## Saved data entries
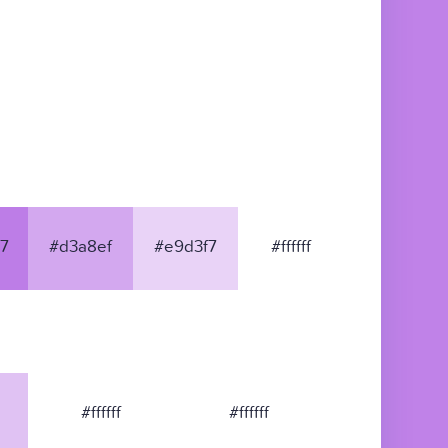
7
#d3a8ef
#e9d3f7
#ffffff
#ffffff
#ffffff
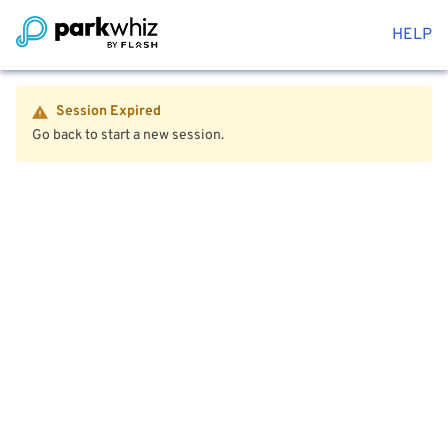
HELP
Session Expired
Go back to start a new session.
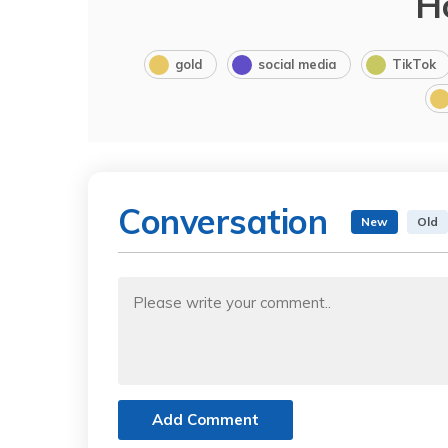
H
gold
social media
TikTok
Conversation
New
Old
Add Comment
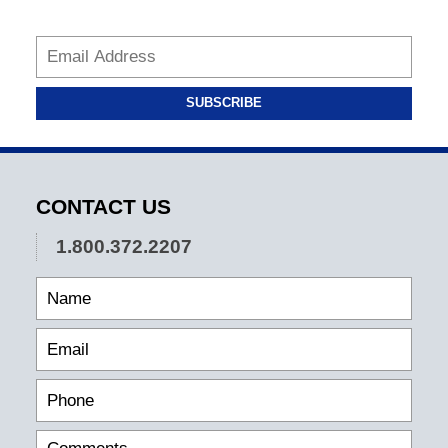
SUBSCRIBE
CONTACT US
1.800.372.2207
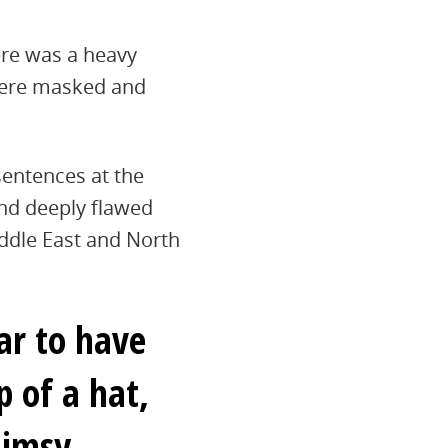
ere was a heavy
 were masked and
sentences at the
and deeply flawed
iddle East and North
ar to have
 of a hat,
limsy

## PROBLEM
The range runs from the line with "ere was a heavy" to the last line of the entries above, both included. Restate it word for word.

## ANSWER BOX
ere was a heavy
 were masked and
sentences at the
and deeply flawed
iddle East and North
ar to have
 of a hat,
limsy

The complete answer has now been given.